The principal research question that this model hub will explore will be – “What are the social nudges that impact people centric energy transition and how do those nudges impact the final adoption of any people centric renewable energy choice?”. To explore the question, this hub will create agent based behaviour and network effect models to understand how a particular nudge impact the adoption behaviour of agents (or people) towards a certain renewable energy choice in a people centric way. Further, scenarios using AI and Machine Learning Models will be used to understand how such nudges impact the adoption behaviour for a range of behavioural patterns amongst the actors (or agents or people), tactics followed by the actors (or agents or people).
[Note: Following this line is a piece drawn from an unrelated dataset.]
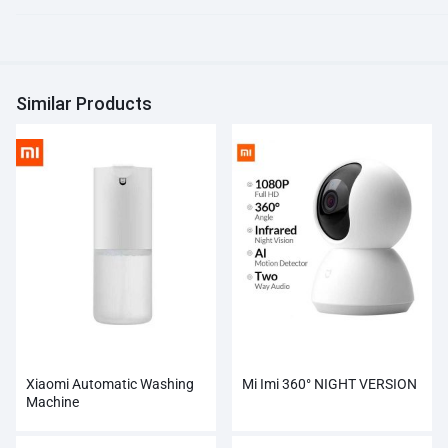
Similar Products
Xiaomi Automatic Washing
Mi Imi 360° NIGHT VERSION
Machine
This will help in shaping up policy prescriptions and prioritisation of social nudging actions towards attainment of the goal of adopting a people centric energy transition.
This model hub will explore and understand the principal research question of – “How the energy demand of sectors of an economy change when an economy moves towards a people centric energy transition path and how the economy change when the energy demand of sectors of an economy move towards a people centric energy transition path?”. The model hub will indicate how the economy impacts the people centric energy demand and how the people centric energy demand impacts the economy in a feedback loop method by using MARKAL-CGE Integrated Macro Models.
This model hub will delve into the principal question of – “How does rare events like cyber attacks, grid collapse, lack of grid integration impact the people centric energy transition?”. In order to explore this research question, the hub will create rare event probabilistic models to estimate the probabilities of future projections of such rare event and to what extent the occurrence of such events impact a people centric renewable energy based grid transition. Moreover, the models will also estimate the future projections of financial risks associated with the occurrence of such events and hence will enable of creating a mechanism of projecting insurance estimates, coverage of financial losses to redeem such financial risks for smooth people centric grid transitions.